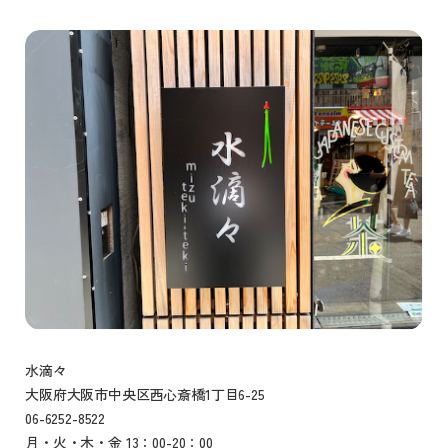
水滴々
大阪府大阪市中央区西心斎橋1丁目6-25
06-6252-8522
月・火・木・金 13：00-20：00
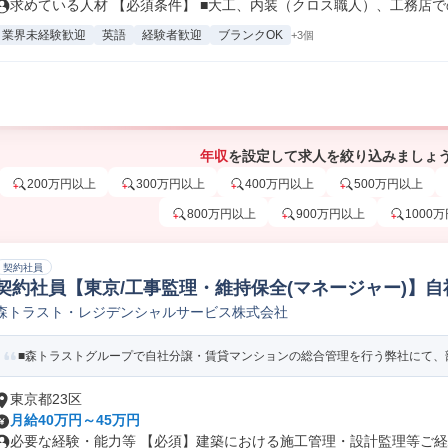
求めている人材 【必須条件】 ■大工、内装（クロス職人）、工務店での
業界未経験歓迎
英語
経験者歓迎
ブランクOK
+3個
年収
を設定して求人を絞り込みましょ
200万円以上
300万円以上
400万円以上
500万円以上
800万円以上
900万円以上
1000
契約社員
契約社員【東京/工事監理・維持保全(マネージャー)】自
森トラスト・レジデンシャルサービス株式会社
計/施工監理
■森トラストグループで自社分譲・賃貸マンションの総合管理を行う弊社にて、部
東京都23区
月給40万円～45万円
必要な経験・能力等 【必須】建築における施工管理・設計監理等ご経験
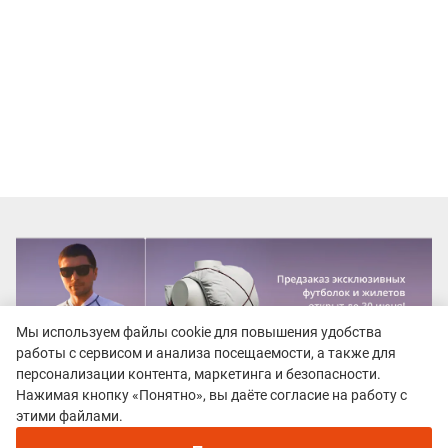
Мы используем файлы cookie для повышения удобства
работы с сервисом и анализа посещаемости, а также для
персонализации контента, маркетинга и безопасности.
Нажимая кнопку «Понятно», вы даёте согласие на работу с
этими файлами.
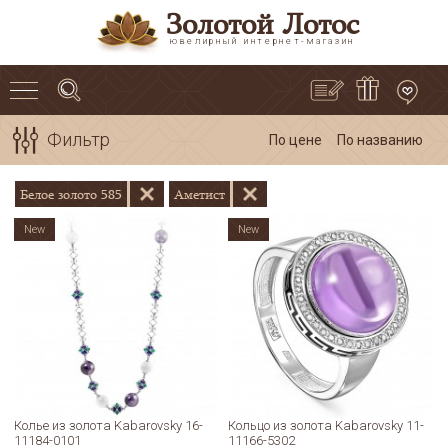
Золотой Лотос
ювелирный интернет-магазин
Фильтр
По цене
По названию
Белое золото 585
Аметист
New
New
Колье из золота Kabarovsky 16-
Кольцо из золота Kabarovsky 11-
11184-0101
11166-5302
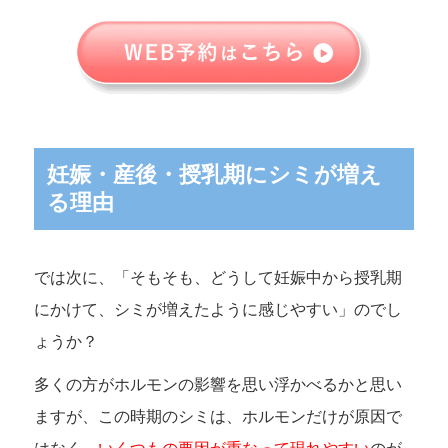
妊娠・産後・授乳期にシミが増え
る理由
では次に、「そもそも、どうして妊娠中から授乳期
にかけて、シミが増えたように感じやすい」のでし
ょうか？
多くの方がホルモンの影響を思い浮かべるかと思い
ますが、この時期のシミは、ホルモンだけが原因で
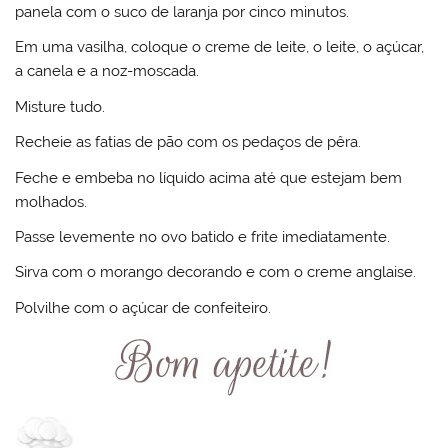
panela com o suco de laranja por cinco minutos.
Em uma vasilha, coloque o creme de leite, o leite, o açúcar,
a canela e a noz-moscada.
Misture tudo.
Recheie as fatias de pão com os pedaços de pêra.
Feche e embeba no líquido acima até que estejam bem
molhados.
Passe levemente no ovo batido e frite imediatamente.
Sirva com o morango decorando e com o creme anglaise.
Polvilhe com o açúcar de confeiteiro.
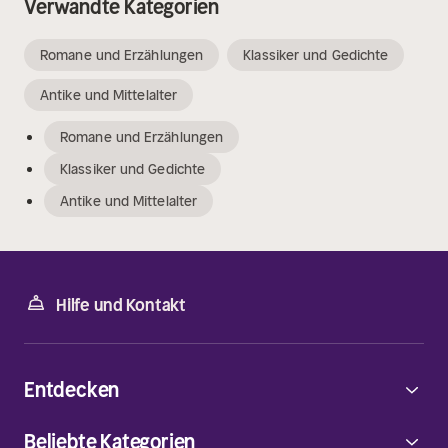
Verwandte Kategorien
Romane und Erzählungen
Klassiker und Gedichte
Antike und Mittelalter
Romane und Erzählungen
Klassiker und Gedichte
Antike und Mittelalter
Hilfe und Kontakt
Entdecken
Beliebte Kategorien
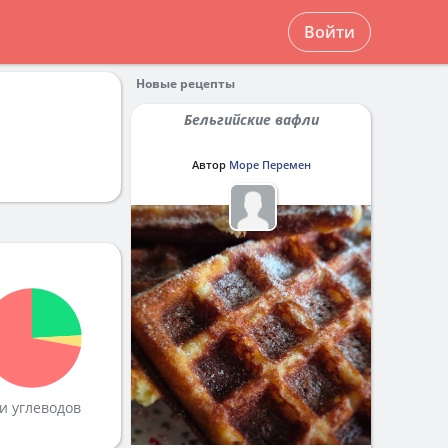
Войти
Новые рецепты
Бельгийские вафли
Автор
Море Перемен
и углеводов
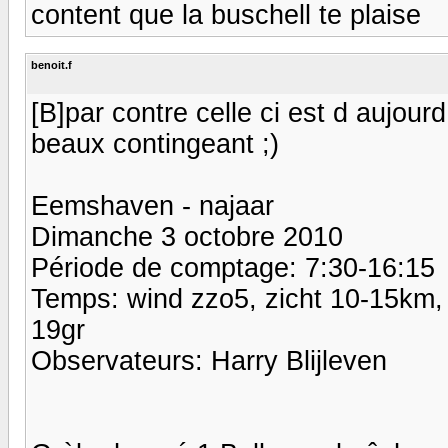
content que la buschell te plaise
benoit.f
[B]par contre celle ci est d aujourd
beaux contingeant ;)
Eemshaven - najaar
Dimanche 3 octobre 2010
Période de comptage: 7:30-16:15
Temps: wind zzo5, zicht 10-15km,
19gr
Observateurs: Harry Blijleven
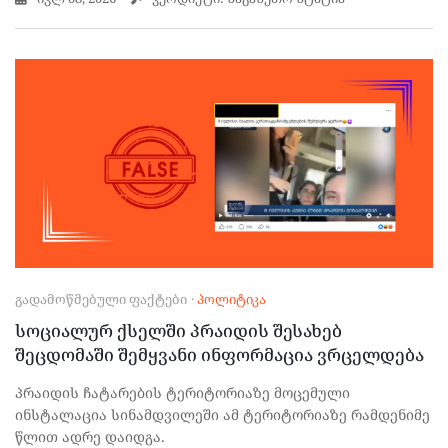
ᲒᲐᲓᲐᲛᲝᲬᲛᲔᲑᲣᲚᲘ ᲤᲐᲥᲢᲔᲑᲘ
·
ᲞᲝᲚᲘᲢᲘᲙᲐ
სოციალურ ქსელში პრაიდის შესახებ
შეცდომაში შემყვანი ინფორმაცია ვრცელდება
პრაიდის ჩატარების ტერიტორიაზე მოცემული
ინსტალაცია სინამდვილეში ამ ტერიტორიაზე რამდენიმე
წლით ადრე დაიდგა.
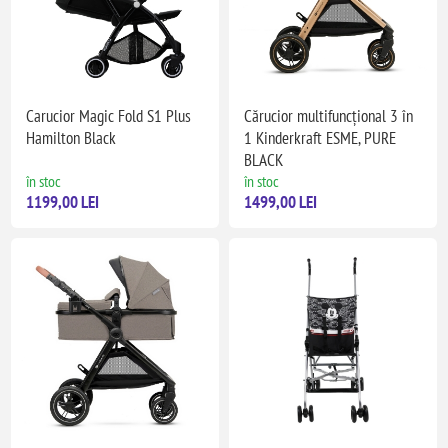
Carucior Magic Fold S1 Plus
Cărucior multifuncțional 3 în
Hamilton Black
1 Kinderkraft ESME, PURE
BLACK
în stoc
în stoc
1199,00 LEI
1499,00 LEI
* * *
**Instructions to follow**
Would you please copy all lines in the data that contain the word "Kabarovsky"?

**Output below**
Колье из золота Kabarovsky 16-
Кольцо из золота Kabarovsky 11-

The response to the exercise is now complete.